Last night I had a dream that what was happening in India–the terrible pollution coupled with severe heat wave (the heat is something which India’s Earth Sciences Minister, Harsh Vardhan, has attributed to climate change) had begun to happen in countries where the signs of climate change are less visible, like my own country. In my dream I was trying to run but couldn’t breathe. I had a similar dream years ago, about being in a place where climate change had severely heated that section of the country (which prompted the writing of my novel Back to the Garden; the part where the main character Fran meets Leo is taken from my dream).
Today I came across this article by India Times, which describes joggers and bicyclers feeling breathless in “gas chamber Delhi”. Wearing masks, due to air pollution causing the air quality index to increase to ten times what is considered safe, is a reality that seems like science fiction. While this pollution is not new, it is getting worse. According to the article:
“We have to recognize that people have to live here to demand their right to good health. The government has the duty to protect all. Every third child in Delhi has impaired lungs, what other reason do we need to act against air pollution?” said Anumita Roychowdhury, head of CSE’s Clean Air campaign. No concrete step has been taken to counter Delhi’s air problem so far.

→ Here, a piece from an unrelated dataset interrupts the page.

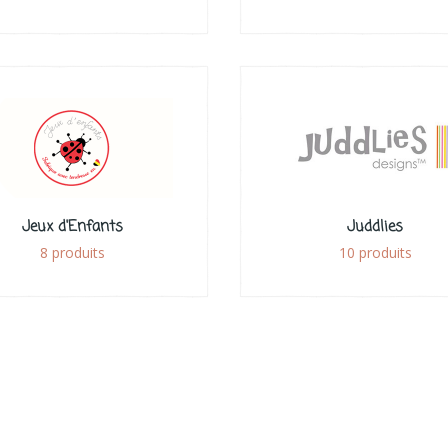
Jeux d'Enfants
Juddlies
8 produits
10 produits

The New York Times recently published an article by Gardiner Harris, a South Asia correspondent whose son got sick due to India’s air pollution. Gardiner and his family had moved to India, and he later wrote:
We gradually learned that Delhi’s true menace came from its air, water, food and flies. These perils sicken, disable and kill millions in India annually, making for one of the worst public health disasters in the world. Delhi, we discovered, is quietly suffering from a dire pediatric respiratory crisis, with a recent study showing that nearly half of the city’s 4.4 million schoolchildren have irreversible lung damage from the poisonous air.
It seems incredulous that such things would exist today. Pollution and climate change are related, but can you imagine the one-two punch people in India are getting now? The backdrop of climate change causing a severe heat wave, which has killed 2,500 so far, on top of the particulate matter in the air requiring masks for people even going outside, much less exercising outside, is surreal.
It is stories like these that really put things into perspective for me. We are getting our own heat wave this weekend, but unlike India’s 47 degree Celsius temperatures, ours will only be around 30. Even that can be dangerous for runners not taking care. Fortunately, we have clean air too, and I can’t help but to be grateful that I ended up here and can walk, breathe, run, and exist in a still healthy climate.
I am finally getting to the portion in my 10K training that is increasing the distance from what I had already been running before the training. Tomorrow’s run is a 50-minute run, my longest yet other than the 10K a few weekends ago, and I’ve been a little nervous about it. However, my husband and I have mapped out a long forested trail along a creek to run in. There’s also a shady trail right up our road, but that’s where bears have been sighted. The creek we’ll run along tomorrow is also nearby. I do feel that my body is adjusting now to running in hotter weather, but this adaption process has been slow. Plunk me into India somewhere or in the southwestern US, and I would not be running I’m sure.